Хорошо, но что она будет делать, когда кончатся деньги? Что мог я ей предложить? Взять с собой? Предложить – что? Себя – вместо Него? На фиг я ей нужен. Она смята, порушена, от нее ничего не осталось. Но как раз это – мой шанс. Быть с ней? Что это значит – быть с ней? Слиться, влиться, стать? Что это сейчас кипит во мне?! Героическая жалость? Страсть? Невозможность сжимает мое будущее в точку.
Ночью снилось, что пространство дернулось, мягко качнулось и остановилось – мол, вот уже приехал, нужно выходить. Однако долго не могу встать, отнялись ноги, хочу сказать себе, что вот, видишь, у тебя отнялись ноги, но голос не прорезывается, во рту не сглотнуть, – и тогда рывком встаю и выхожу в темноту, в какую-то горную местность, на вершину горы. За парапетом станции вижу навес базарчика, несколько будок. У мангала тлеет пир. Пахнет пряным дымом, шашлыком.

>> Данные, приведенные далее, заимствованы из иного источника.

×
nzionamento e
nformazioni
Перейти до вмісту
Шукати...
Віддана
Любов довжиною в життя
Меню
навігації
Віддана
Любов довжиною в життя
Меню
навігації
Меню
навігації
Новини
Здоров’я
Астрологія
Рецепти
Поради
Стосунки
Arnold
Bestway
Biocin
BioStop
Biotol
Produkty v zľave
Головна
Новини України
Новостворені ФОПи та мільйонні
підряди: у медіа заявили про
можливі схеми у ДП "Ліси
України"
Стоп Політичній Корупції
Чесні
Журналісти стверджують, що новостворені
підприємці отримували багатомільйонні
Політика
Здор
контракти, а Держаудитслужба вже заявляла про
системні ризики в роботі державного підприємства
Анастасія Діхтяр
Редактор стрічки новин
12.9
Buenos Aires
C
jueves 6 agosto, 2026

Я прохожу мимо, не откликаюсь на приглашение.
Мои глаза еще там, внизу – в бездне, в них еще стоит прерывистый зигзаг ее падения.
Шатаясь в поплывшем от слез зрении, я нащупываю дорогу и иду всю ночь, серпантином спускаясь в Гаспру, – иду с дикой, неисполнимой надсадой, которой, кажется, могу рушить горы. Она, эта надсада, смертельна, она торчит во мне, подобно вогнанному клинку. С ней невозможно ничего поделать – она каменная, алмазная, достойная Зевса, зачинающего героя.

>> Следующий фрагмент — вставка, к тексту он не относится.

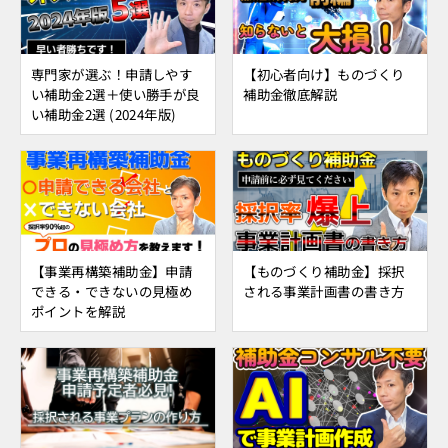
専門家が選ぶ！申請しやす
【初心者向け】ものづくり
い補助金2選＋使い勝手が良
補助金徹底解説
い補助金2選 (2024年版)
【事業再構築補助金】申請
【ものづくり補助金】採択
できる・できないの見極め
される事業計画書の書き方
ポイントを解説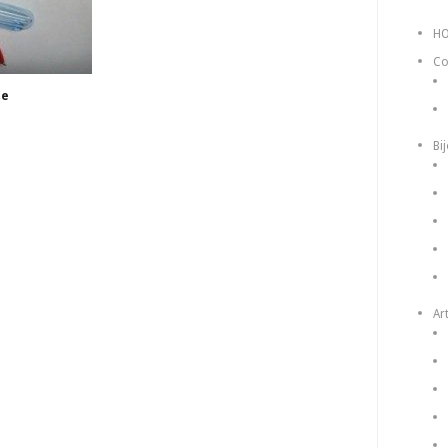
H
Co
te
Bi
Art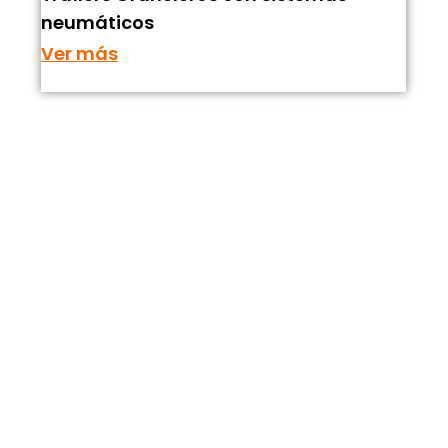
neumáticos
Ver más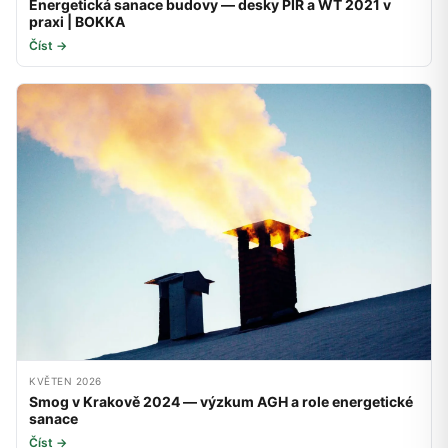
Energetická sanace budovy — desky PIR a WT 2021 v
praxi | BOKKA
Číst →
KVĚTEN 2026
Smog v Krakově 2024 — výzkum AGH a role energetické
sanace
Číst →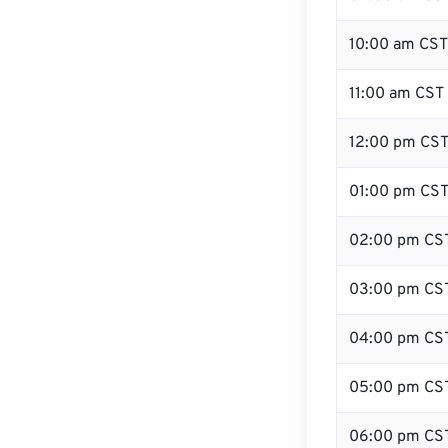
10:00 am CST
11:00 am CST
12:00 pm CST 
01:00 pm CS
02:00 pm CS
03:00 pm CS
04:00 pm CS
05:00 pm CS
06:00 pm CS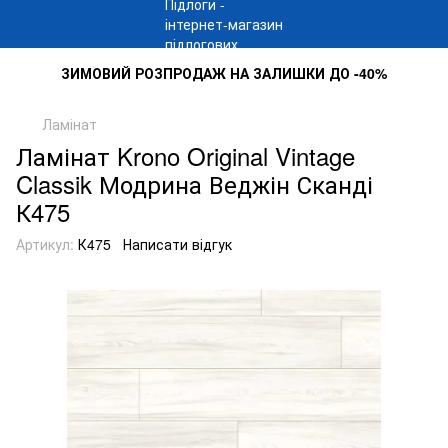
ЗИМОВИЙ РОЗПРОДАЖ НА ЗАЛИШКИ ДО -40%
Ламінат
Ламінат Krono Original Vintage
Classik Модрина Веджін Сканді
К475
Артикул:
К475
Написати відгук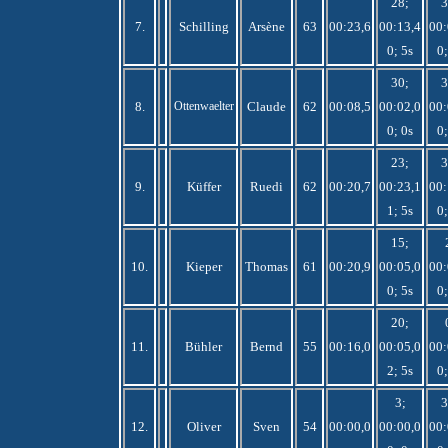
28;
3
7.
Schilling
Arsène
63
00:23,6
00:13,4
00:
0; 5s
0;
30;
3
8.
Ottenwaelter
Claude
62
00:08,5
00:02,0
00:
0; 0s
0;
23;
3
9.
Küffer
Ruedi
62
00:20,7
00:23,1
00:
1; 5s
0;
15;
10.
Kieper
Thomas
61
00:20,9
00:05,0
00:
0; 5s
0;
20;
11.
Bühler
Bernd
55
00:16,0
00:05,0
00:
2; 5s
0;
3;
3
12.
Oliver
Sven
54
00:00,0
00:00,0
00: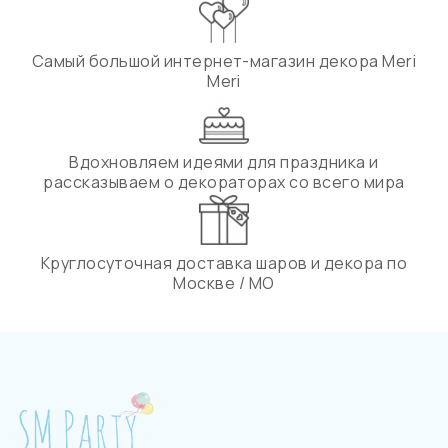
Самый большой интернет-магазин декора Meri
Meri
Вдохновляем идеями для праздника и
рассказываем о декораторах со всего мира
Круглосуточная доставка шаров и декора по
Москве / МО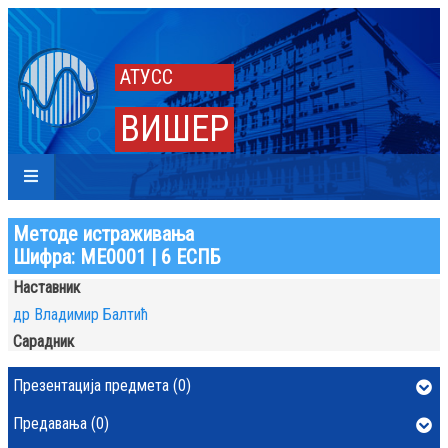
АТУСС
ВИШЕР
Методе истраживања
Шифра: МЕ0001 | 6 ЕСПБ
Наставник
др Владимир Балтић
Сарадник
Презентација предмета (0)
Предавања (0)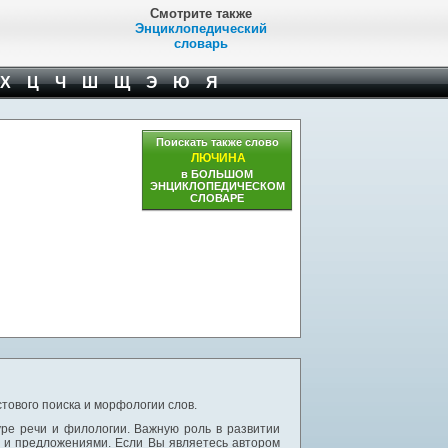
Смотрите также
Энциклопедический
словарь
Х
Ц
Ч
Ш
Щ
Э
Ю
Я
Поискать также слово
ЛЮЧИНА
в БОЛЬШОМ
ЭНЦИКЛОПЕДИЧЕСКОМ
СЛОВАРЕ
тового поиска и морфологии слов.
уре речи и филологии. Важную роль в развитии
и и предложениями. Если Вы являетесь автором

На восходе спускаюсь к морю. Выхожу на пляж, иду мимо сосредоточенной женщины, делающей дыхательную гимнастику, мимо храпящего вповалку мужика в тельнике, мимо мальчика, устанавливающего на доске парус. Раздеваюсь донага, швыряю себя в разливанную зарю – и плыву, плыву бешено, до изнеможения, до полусмерти – до тех пор, пока не исчезает за волной Ай-Петри, пока не извергаюсь от ласки воды – в глубины, – и облако звездной пыли, взорвавшись, клубясь внизу, ослепляет забвением – и потом рождает.
Тем утром я уследил, как пес понес по переулкам – и за ним Изольда, подобно шарику, по воздуху влекома, – и вдруг споткнулась, и этот зверь понес, и потащил, едва успела сдернуть петлю. Исчез. Присела на скамейку с краю, разрыдалась – не то от боли, не то из-за бессилия и униженья.

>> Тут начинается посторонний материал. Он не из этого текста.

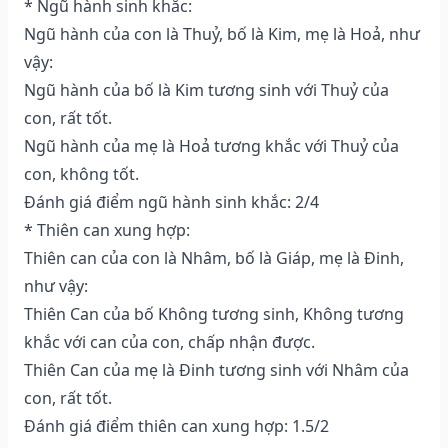
* Ngũ hành sinh khắc:
Ngũ hành của con là Thuỷ, bố là Kim, mẹ là Hoả, như
vậy:
Ngũ hành của bố là Kim tương sinh với Thuỷ của
con, rất tốt.
Ngũ hành của mẹ là Hoả tương khắc với Thuỷ của
con, không tốt.
Đánh giá điểm ngũ hành sinh khắc: 2/4
* Thiên can xung hợp:
Thiên can của con là Nhâm, bố là Giáp, mẹ là Đinh,
như vậy:
Thiên Can của bố Không tương sinh, Không tương
khắc với can của con, chấp nhận được.
Thiên Can của mẹ là Đinh tương sinh với Nhâm của
con, rất tốt.
Đánh giá điểm thiên can xung hợp: 1.5/2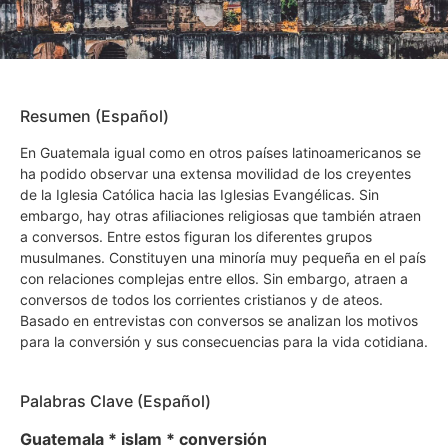
Resumen (Español)
En Guatemala igual como en otros países latinoamericanos se
ha podido observar una extensa movilidad de los creyentes
de la Iglesia Católica hacia las Iglesias Evangélicas. Sin
embargo, hay otras afiliaciones religiosas que también atraen
a conversos. Entre estos figuran los diferentes grupos
musulmanes. Constituyen una minoría muy pequeña en el país
con relaciones complejas entre ellos. Sin embargo, atraen a
conversos de todos los corrientes cristianos y de ateos.
Basado en entrevistas con conversos se analizan los motivos
para la conversión y sus consecuencias para la vida cotidiana.
Palabras Clave (Español)
Guatemala * islam * conversión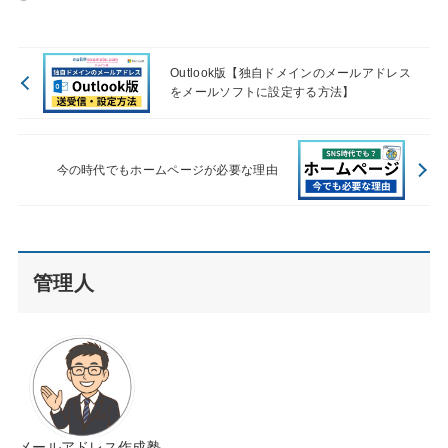
Outlook版【独自ドメインのメールアドレス
をメールソフトに設定する方法】
今の時代でもホームページが必要な理由
管理人
メールアドレス作成塾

Я понял – вот мой шанс. Единственный. Я поводил и понырял за окуляром в переулки, по течению, по пунктиру мельканья белого хребта соотнесся с направленьем, схватил ракетницу – и ринулся вниз, холодея с затылка от решимости.
Перехват случился у толкучки перед стоянкой такси. Никто не смел к нему приблизиться. Дервиш двигался рысцой – и толпа раздавалась в стороны, теснилась к обочине. Я сбавил шаг и с удовольствием посмотрел им в глаза: каждый пятился в объятьях личного страха, оправленного недоумением, гримасой восхищения звериной мощью. Калейдоскоп характеров, я хорошо понял выраженья этих глаз. Да, весь лоск, все масло ровной жизни сошло с них, и взгляд стал вдруг исполнен живости, верткой чуткости, чтоб не совпасть с движением зрачков диковинной собаки.
Я двинулся за Дервишем, чуть назади, по другой стороне дороги.
Я понимал, что нельзя дать себе времени испугаться до смерти.
Мы уже миновали ротонду, где он приложился у парапета, – и скоро впереди должен был отделиться спуск к морю. Я напрыгнул на поводок рывком, будто пробил стеклянную стену. Волкодав обернулся, ослабив натяжение. Я снял ногу с петли. Невесомость отнявшихся ног приподняла меня в воздух. От страха, чтобы не убежать, я опустился на четвереньки и, гавкнув, завыл. Он бросился наскоком – и я зажмурил глаза.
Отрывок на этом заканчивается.